With these limitations in mind, our results provide promising new evidence suggesting that parent involvement in Head Start is associated with improvements in parenting over time, and that these improvements are, in turn, associated children’s behavior and academic achievement. We also determined that teacher and staff training can promote parent involvement, whereas family-level barriers reduce it. To increase parent involvement, Head Start should consider devoting more time and resources for teacher and staff training while also offering more opportunities for involvement that fit the schedules of the families they serve.
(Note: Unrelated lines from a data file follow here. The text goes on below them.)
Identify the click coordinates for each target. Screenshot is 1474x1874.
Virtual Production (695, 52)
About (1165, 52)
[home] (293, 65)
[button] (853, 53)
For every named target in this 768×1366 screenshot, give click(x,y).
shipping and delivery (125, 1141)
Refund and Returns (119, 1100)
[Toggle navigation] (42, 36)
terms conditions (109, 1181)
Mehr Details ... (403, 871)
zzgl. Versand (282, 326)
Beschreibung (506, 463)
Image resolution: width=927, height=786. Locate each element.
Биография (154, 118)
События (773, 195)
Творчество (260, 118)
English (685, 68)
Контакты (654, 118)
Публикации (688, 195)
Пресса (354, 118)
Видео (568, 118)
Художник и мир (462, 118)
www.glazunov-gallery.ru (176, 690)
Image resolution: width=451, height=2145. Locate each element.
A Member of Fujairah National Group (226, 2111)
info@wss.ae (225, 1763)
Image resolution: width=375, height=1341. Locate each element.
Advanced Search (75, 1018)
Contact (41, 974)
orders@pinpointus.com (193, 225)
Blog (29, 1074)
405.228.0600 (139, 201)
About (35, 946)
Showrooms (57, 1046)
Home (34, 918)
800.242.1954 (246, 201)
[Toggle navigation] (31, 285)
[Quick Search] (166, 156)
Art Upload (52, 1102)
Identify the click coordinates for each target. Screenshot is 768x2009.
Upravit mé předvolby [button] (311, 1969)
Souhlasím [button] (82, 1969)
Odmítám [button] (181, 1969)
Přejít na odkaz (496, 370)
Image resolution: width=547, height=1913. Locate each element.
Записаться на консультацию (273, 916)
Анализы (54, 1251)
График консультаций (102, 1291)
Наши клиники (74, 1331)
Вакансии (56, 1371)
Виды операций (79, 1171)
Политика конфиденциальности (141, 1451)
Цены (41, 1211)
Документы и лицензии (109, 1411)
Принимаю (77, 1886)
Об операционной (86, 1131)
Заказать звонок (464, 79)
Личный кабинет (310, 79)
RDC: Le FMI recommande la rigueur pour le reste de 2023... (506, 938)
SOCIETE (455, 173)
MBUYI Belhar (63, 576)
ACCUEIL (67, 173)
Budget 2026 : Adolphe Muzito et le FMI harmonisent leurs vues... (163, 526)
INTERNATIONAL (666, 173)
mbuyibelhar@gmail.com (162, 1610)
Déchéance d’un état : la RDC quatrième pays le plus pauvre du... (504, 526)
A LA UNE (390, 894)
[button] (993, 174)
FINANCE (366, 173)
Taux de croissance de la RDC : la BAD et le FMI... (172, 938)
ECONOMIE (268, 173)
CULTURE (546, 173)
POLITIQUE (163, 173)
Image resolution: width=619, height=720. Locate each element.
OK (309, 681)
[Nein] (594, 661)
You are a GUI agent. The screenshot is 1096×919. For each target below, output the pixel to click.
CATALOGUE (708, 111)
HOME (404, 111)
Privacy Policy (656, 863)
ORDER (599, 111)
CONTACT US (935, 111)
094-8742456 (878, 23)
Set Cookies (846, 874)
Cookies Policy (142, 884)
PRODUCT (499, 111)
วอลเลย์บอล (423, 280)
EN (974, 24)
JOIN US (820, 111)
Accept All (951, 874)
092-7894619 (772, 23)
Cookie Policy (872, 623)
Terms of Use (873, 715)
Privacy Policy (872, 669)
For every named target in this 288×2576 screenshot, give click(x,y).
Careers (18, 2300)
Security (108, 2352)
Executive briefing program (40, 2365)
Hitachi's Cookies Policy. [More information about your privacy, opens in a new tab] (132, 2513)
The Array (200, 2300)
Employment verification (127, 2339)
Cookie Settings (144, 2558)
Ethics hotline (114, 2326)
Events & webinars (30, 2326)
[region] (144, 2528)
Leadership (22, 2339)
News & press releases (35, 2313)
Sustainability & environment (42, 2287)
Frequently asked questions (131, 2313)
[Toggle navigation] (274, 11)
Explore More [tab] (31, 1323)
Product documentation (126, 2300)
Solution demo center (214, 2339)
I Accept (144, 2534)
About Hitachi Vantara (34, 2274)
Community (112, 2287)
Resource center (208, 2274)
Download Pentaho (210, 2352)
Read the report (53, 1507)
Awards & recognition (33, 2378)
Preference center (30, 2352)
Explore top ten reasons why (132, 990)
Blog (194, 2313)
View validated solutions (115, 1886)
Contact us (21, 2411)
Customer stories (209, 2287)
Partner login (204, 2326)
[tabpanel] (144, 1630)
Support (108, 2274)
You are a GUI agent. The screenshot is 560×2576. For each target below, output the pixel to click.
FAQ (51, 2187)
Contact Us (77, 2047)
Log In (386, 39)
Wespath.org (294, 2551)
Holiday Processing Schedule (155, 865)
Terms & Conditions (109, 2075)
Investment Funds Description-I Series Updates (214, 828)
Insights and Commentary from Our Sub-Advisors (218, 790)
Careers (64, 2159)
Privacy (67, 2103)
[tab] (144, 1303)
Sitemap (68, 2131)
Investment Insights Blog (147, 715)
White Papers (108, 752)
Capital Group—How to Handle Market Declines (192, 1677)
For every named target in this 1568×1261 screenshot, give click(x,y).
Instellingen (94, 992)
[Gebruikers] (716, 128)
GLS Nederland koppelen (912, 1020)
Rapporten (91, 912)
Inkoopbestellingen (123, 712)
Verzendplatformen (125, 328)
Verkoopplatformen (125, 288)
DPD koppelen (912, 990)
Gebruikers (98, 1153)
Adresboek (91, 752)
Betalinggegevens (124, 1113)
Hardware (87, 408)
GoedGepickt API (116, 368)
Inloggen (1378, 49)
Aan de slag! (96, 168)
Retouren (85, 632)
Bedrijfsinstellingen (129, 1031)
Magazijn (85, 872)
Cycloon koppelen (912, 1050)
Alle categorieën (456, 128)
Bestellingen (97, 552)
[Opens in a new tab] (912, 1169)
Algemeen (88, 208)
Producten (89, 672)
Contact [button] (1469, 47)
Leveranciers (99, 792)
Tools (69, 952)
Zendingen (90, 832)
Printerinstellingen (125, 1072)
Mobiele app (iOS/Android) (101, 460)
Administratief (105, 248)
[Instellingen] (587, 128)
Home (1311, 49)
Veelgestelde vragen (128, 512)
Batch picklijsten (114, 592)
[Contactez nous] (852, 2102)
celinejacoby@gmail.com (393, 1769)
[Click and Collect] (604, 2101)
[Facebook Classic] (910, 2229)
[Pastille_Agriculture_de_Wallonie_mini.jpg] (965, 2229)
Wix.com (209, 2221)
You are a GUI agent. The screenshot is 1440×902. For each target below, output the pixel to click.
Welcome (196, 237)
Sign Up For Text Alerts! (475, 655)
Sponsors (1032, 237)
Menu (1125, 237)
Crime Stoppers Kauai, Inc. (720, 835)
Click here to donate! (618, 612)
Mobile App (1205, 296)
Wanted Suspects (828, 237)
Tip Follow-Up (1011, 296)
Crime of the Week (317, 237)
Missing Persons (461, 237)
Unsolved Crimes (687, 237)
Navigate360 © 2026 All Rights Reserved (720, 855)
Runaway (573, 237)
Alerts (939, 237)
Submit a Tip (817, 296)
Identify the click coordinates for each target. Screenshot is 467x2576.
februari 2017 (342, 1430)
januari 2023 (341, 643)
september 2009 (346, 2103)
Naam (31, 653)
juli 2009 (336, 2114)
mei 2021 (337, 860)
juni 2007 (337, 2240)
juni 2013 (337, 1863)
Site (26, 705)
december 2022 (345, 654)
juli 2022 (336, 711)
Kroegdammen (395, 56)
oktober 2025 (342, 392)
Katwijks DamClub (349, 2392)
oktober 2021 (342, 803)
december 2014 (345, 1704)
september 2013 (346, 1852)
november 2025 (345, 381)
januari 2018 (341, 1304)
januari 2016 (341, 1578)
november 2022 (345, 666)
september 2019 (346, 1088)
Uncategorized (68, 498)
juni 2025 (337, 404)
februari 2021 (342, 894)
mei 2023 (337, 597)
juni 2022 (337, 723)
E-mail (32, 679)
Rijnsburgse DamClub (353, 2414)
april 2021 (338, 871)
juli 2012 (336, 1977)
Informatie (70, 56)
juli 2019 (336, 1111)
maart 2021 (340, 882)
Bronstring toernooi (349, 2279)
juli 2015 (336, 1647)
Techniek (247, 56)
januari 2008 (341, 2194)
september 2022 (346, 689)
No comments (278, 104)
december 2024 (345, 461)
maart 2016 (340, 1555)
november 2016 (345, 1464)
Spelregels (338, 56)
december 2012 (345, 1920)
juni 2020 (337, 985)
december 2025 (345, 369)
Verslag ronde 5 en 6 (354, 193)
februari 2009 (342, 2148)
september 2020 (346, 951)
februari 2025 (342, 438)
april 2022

At a time when policymakers are seeking to understand how programs influence children’s school success, this study provides new evidence that highlights the importance of parent involvement.
We acknowledge the support of grants from the Eunice Kennedy Shriver National Institute of Child Health and Human Development (R01HD069564, Principal Investigator [PI]: Elizabeth Gershoff; R24 HD42849, PI: Mark Hayward; T32 HD007081-35, PI: Kelly Raley). Opinions reflect those of the authors and not necessarily the opinions of the granting agencies.